Et cette série est essentielle. Un triptyque un brin hétéroclite, qui nous expose ce qui devient à nos yeux invisible au quotidien. C’est tout le paradoxe qui structure mes propres recherches. Je ne pouvais résister à poser quelques phrases.
Cette silhouette, c’est peut-être ce moi, ou un autre. Comme une ombre éthérée dans un couloir de transit ou une salle d’attente peut-être. Penché vers les trains, en dessous. Cette ombre se fond dans le décor. De toute façon, on ne se regarde plus dans ces zones de passage. On presse le pas. On est en retard. Si on lève les yeux, on risquerait de croiser cette silhouette, notre reflet. Elle nous dérangerait, nous interpellerait dans son insolente nonchalance, indubitablement. Alors on baisse la tête et on accélère le pas. Le contraste fort renforce ce sentiment. Et le déséquilibre des lignes nous amène dans une perception bancale. Cet instant prélevé est immédiat. Il nous questionne. Le temps est arrêté dans un espace où il ne doit pas s’arrêter.
Le deuxième tableau est plus net, frontal. Deux forces, rapides, perpendiculaires… c’est brutal, voire brutaliste. Avec des cadres qui se font écho, qui nous donnent à voir un kaléidoscope urbain. Composée parfaitement l’image est complexe, son iconicité est forte. Cette rame horizontale est posée, fragile, instable, rendue invisible sur ces quais de gare. Vides. Déshumanisés. Encore une fois, le temps est arrêté. La rame va repartir et les immeubles continuer à croître dans leur verticalité incontrôlable.

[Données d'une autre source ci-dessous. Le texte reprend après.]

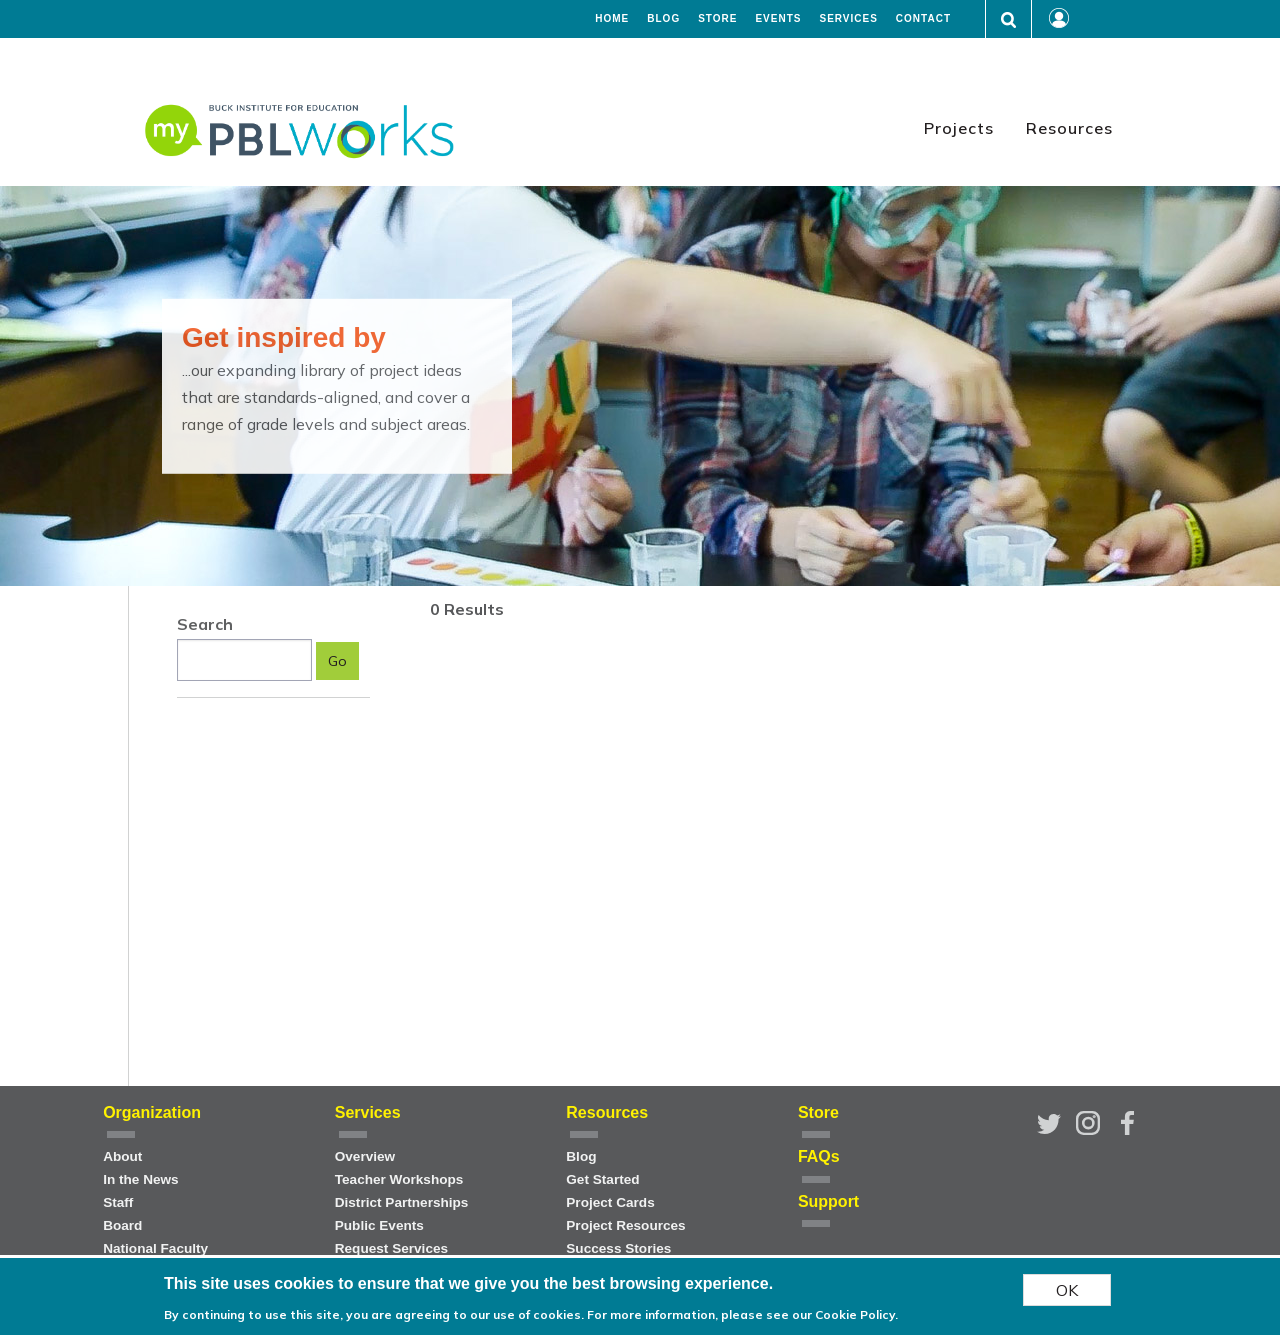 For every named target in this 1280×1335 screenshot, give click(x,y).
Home (612, 19)
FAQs (819, 1156)
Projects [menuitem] (959, 128)
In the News (141, 1179)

Il est tard maintenant. L’image a stoppé ce cycle, fige l’horizon d’une banlieue impersonnelle.
Dans ce troisième tableau. La couleur vient brusquement nous arracher à notre torpeur comme un réveil salvateur. On est dans la dernière voiture, dans le sas, on quitte la ville, le temps est perceptible, allongé et élastique, flou juste, ce qu’il faut pour laisser la place à l’imagination du spectateur. Et ça, c’est très bien réussi ici, elle est contemplative en quelque sorte. Elle nous ramène au voyage, le vrai, l’échappatoire.
Julien B.
J’ai lu et relu ce courrier, en particulier les passages qui décrivent ce que les images, les « tableaux », évoquent à Julien. Il est tellement rare pour un·e photographe de connaître les ressentis des gens qui découvrent le travail présenté !
Je ne publie pas cette lettre pour me lancer des fleurs. Je veux montrer l’intérêt que peuvent apporter des regards moins conventionnels, et surtout personnels, sur le monde des chemins de fer. Il faut oser suivre son instinct et partager son interprétation. Nous avons toutes et tous à apprendre et à découvrir — et redécouvrir — le monde qui nous entoure, notre domaine de prédilection : le train et son univers.